De ese modo, con aquellos bisoños periodistas como personas interpuestas, el Comándate
Fidel Castro inició un diálogo con la juventud y la sociedad cubana sobre los problemas
de la disponibilidad y el uso de computadoras en las universidades y otros importantes
asuntos relacionados con la prensa y la información:
La anécdota muestra a un estadista fuera de serie, adicto a la información, súper
actualizado, extraordinariamente laborioso, capaz de procesar cientos de noticias,
relacionar sucesos separados en tiempo y espacio, extraer conclusiones, lanzar hipótesis,
calcular e incluso predecir el curso de los acontecimiento, que también saca provecho de
reportajes realizados por profesionales principiantes que hacen bien su trabajo.
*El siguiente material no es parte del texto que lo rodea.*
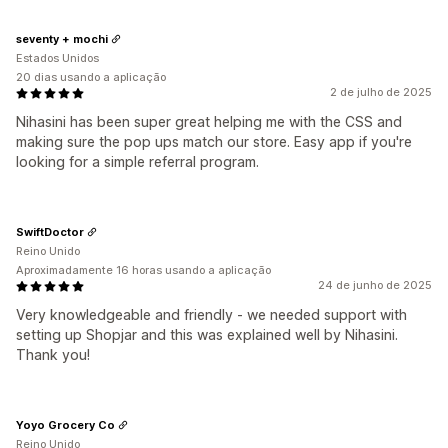
seventy + mochi
Estados Unidos
20 dias usando a aplicação
2 de julho de 2025
Nihasini has been super great helping me with the CSS and
making sure the pop ups match our store. Easy app if you're
looking for a simple referral program.
SwiftDoctor
Reino Unido
Aproximadamente 16 horas usando a aplicação
24 de junho de 2025
Very knowledgeable and friendly - we needed support with
setting up Shopjar and this was explained well by Nihasini.
Thank you!
Yoyo Grocery Co
Reino Unido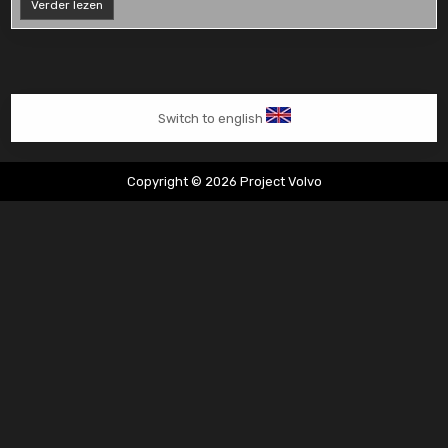
Cardanas
Verder lezen
kapot
340
Switch to english
Copyright © 2026 Project Volvo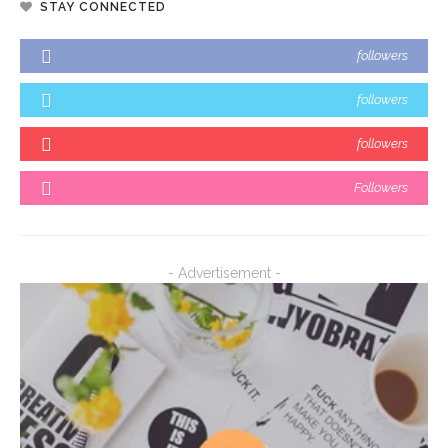
STAY CONNECTED
followers
followers
followers
Followers
- Advertisement -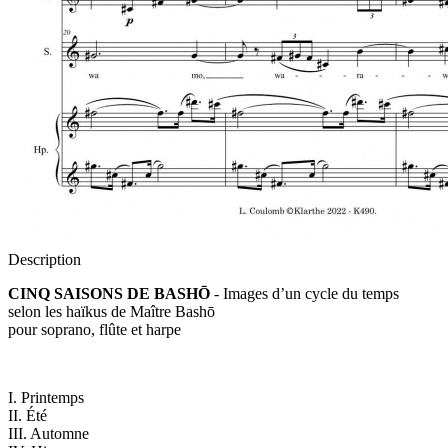
Description
CINQ SAISONS DE BASHŌ
- Images d’un cycle du temps
selon les haïkus de Maître Bashō
pour soprano, flûte et harpe
I. Printemps
II. Été
III. Automne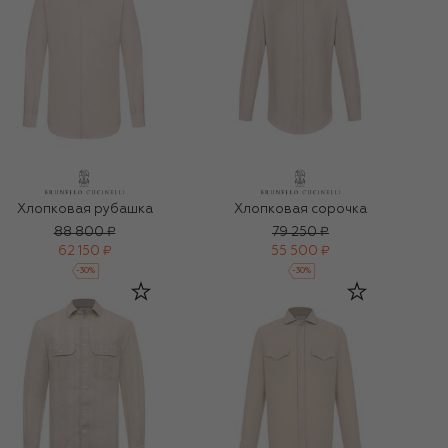
Хлопковая рубашка
Хлопковая сорочка
88 800 ₽
79 250 ₽
62 150 ₽
55 500 ₽
-
30
%
-
30
%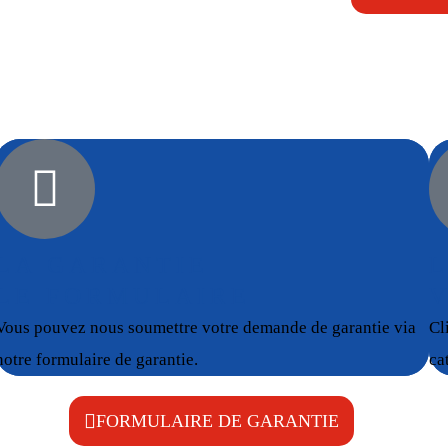
LA GARANTIE
LE FORMULAIRE
Vous pouvez nous soumettre votre demande de garantie via
Cl
notre formulaire de garantie.
ca
FORMULAIRE DE GARANTIE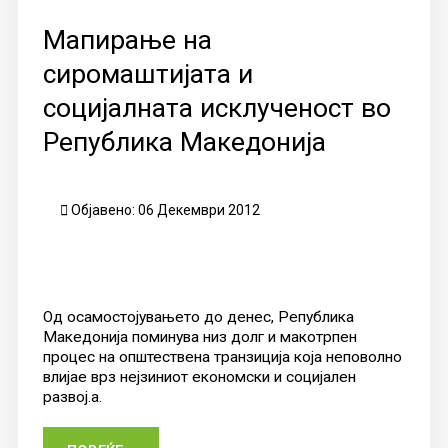
Мапирање на
сиромаштијата и
социјалната исклученост во
Република Македонија
Објавено: 06 Декември 2012
Од осамостојувањето до денес, Република
Македонија поминува низ долг и макотрпен
процес на општествена транзиција која неповолно
влијае врз нејзиниот економски и социјален
развој.а.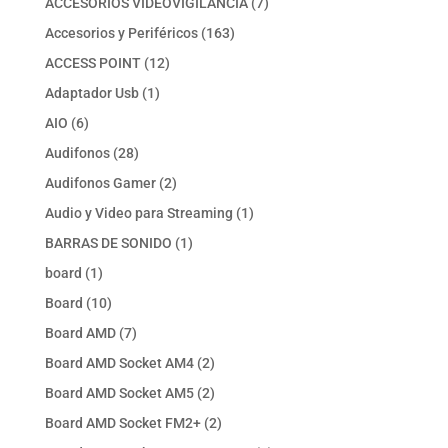
7
ACCESORIOS VIDEOVIGILANCIA
7
productos
163
Accesorios y Periféricos
163
productos
12
ACCESS POINT
12
productos
1
Adaptador Usb
1
producto
6
AIO
6
productos
28
Audifonos
28
productos
2
Audifonos Gamer
2
productos
1
Audio y Video para Streaming
1
producto
1
BARRAS DE SONIDO
1
producto
1
board
1
producto
10
Board
10
productos
7
Board AMD
7
productos
2
Board AMD Socket AM4
2
productos
2
Board AMD Socket AM5
2
productos
2
Board AMD Socket FM2+
2
productos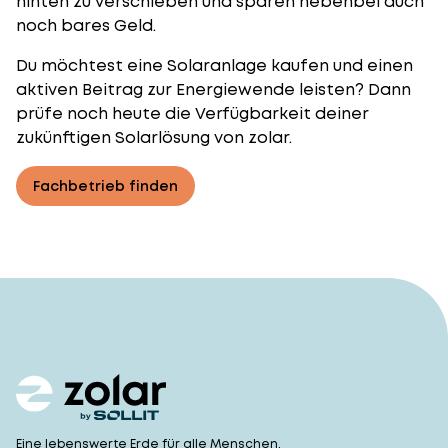
hinten zu verschieben und sparen nebenbei auch
noch bares Geld.
Du möchtest eine Solaranlage kaufen und einen
aktiven Beitrag zur Energiewende leisten? Dann
prüfe noch heute die Verfügbarkeit deiner
zukünftigen Solarlösung von zolar.
Fachbetrieb finden
Eine lebenswerte Erde für alle Menschen.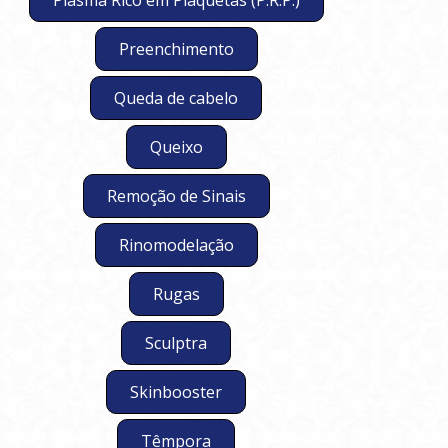
Plasma Rico em Plaquetas (P.R.P.)
Preenchimento
Queda de cabelo
Queixo
Remoção de Sinais
Rinomodelação
Rugas
Sculptra
Skinbooster
Têmpora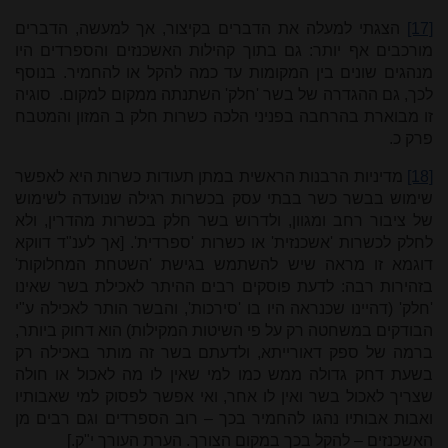
[17]
הצגתי למעלה את הדברים בקיצור, אך למעשה, הדברים
מורכבים אף יותר: גם בתוך קהילות האשכנזים והספרדים היו
מנהגים שונים בין המקומות עד כמה להקל או להחמיר. בנוסף
לכך, גם ההגדרה של בשר 'חלק' השתנתה ממקום למקום. סוגיה
זו מבוארת בהרחבה בפניני הלכה כשרות חלק ב המזון והמטבח
פרק כ.
[18]
מדיניות הרבנות הראשית במתן תעודות כשרות היא לאפשר
שימוש בבשר כשר בבתי עסק בכשרות רגילה שנועדה לשימוש
של ציבור רחב ומגוון, ולדרוש בשר חלק בכשרות מהדרין, ולא
לחלק לכשרות 'אשכנזית' או כשרות 'ספרדית'. [אך לענ"ד דווקא
דוגמא זו מראה שיש להשתמש בגישת 'השטחת המחלוקות'
בזהירות רבה: לדעת פוסקים רבים ההיתר לאכילת בשר שאינו
'חלק' (דהיינו שכנראה היו בו 'סירכות', והבשר הותר לאכילה ע"י
הבודקים במשחטה רק על פי השיטות המקילות) הוא דחוק ביותר,
ברמה של ספק דאורייתא, ולדעתם בשר זה מותר באכילה רק
בשעת דחק גדולה ממש כמו למי שאין לו מה לאכול או חולה
שצריך לאכול בשר ואין לו אחר, ואי אפשר לפסוק למי שאבותיו
ואבות אבותיו נהגו להחמיר בכך – רוב הספרדים וגם רבים מן
האשכנזים – להקל בכך במקום הצורך. הערת העורך י"ק.]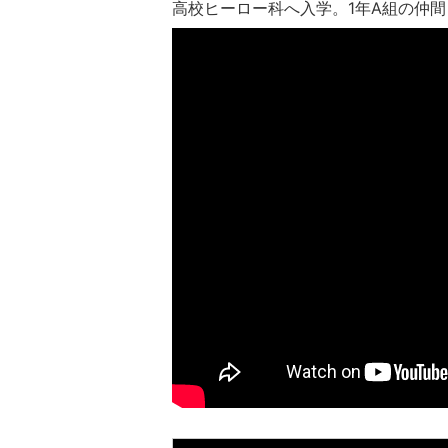
高校ヒーロー科へ入学。1年A組の仲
La prensa, los cables, las noticias y los comentarios son para Fidel y Raúl instrumentos
de trabajo y análisis. ¡Aportemos mejores materias primas! Lo otro corresponde a ellos:
zafar nudos, abrir llaves y esconder las tijeras con las cuales le cortan las alas al
periodismo y si fuera preciso: ¡Jalar el mantel!
LA BATALLA DE IDEAS
La batalla de ideas no es sólo la del pueblo contra el imperialismo sino la lucha por
promover el pensamiento avanzado. Las ideas que son el cemento cohesionador de las
estructuras sociales, no crecen en la naturaleza sino que son actos de creación, frutos
de la cultura y de la práctica de las vanguardias ilustradas. Ejemplo de ello es Fidel
Castro que prisionero, sin secretarias ni notas produjo el documento político más
avanzado y renovador creado en Cuba: La Historia me Absolverá. Las ideas unen, abren
caminos y despiertan mentes como hizo el Che Guevara con El Socialismo y el Hombre en
Cuba y como hace el presidente Raúl Castro con sus estremecedores discursos.
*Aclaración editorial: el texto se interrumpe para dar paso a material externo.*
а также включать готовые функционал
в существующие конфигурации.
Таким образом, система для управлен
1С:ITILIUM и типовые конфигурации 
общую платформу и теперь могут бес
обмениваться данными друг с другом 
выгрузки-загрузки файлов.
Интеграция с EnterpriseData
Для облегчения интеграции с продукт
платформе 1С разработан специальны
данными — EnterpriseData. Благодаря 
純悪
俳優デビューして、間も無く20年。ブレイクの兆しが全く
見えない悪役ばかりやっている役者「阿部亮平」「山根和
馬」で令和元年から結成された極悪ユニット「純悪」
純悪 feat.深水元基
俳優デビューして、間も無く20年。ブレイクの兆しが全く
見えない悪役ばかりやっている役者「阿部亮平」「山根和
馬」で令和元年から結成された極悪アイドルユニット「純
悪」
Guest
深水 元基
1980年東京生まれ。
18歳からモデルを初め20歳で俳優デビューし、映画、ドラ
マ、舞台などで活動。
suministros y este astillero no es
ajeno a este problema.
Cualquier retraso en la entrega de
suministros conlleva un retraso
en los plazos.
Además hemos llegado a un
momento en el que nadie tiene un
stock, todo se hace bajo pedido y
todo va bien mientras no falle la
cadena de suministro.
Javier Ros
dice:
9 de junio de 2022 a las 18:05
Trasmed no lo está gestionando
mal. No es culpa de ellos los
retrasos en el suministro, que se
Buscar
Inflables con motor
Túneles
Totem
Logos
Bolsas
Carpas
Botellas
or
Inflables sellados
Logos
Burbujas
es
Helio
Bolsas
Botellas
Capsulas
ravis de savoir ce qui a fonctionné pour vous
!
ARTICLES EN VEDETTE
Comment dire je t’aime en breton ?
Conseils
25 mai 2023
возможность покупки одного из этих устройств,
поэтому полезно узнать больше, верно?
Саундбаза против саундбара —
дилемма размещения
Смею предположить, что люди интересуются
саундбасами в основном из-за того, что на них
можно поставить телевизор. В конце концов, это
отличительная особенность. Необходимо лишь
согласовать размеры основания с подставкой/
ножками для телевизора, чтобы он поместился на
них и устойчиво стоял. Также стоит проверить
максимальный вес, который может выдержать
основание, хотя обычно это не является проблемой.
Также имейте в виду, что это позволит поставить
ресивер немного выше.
En un momento de lirismo, Carlos Marx escribió: “La historia se escribe con arreglo a
pautas situadas fuera de ella…”, en otras palabras con sueños. Lo peor que le puede
ocurrir a un aparato político es quedarse sin ideas. Hacer política sin imaginación y sin
fantasía, sin creación y sin audacia es peor que comer sin sal.
La Conferencia Nacional del Partido está por celebrarse y en ella la prensa no será un
convidado de piedra. Allá nos vemos.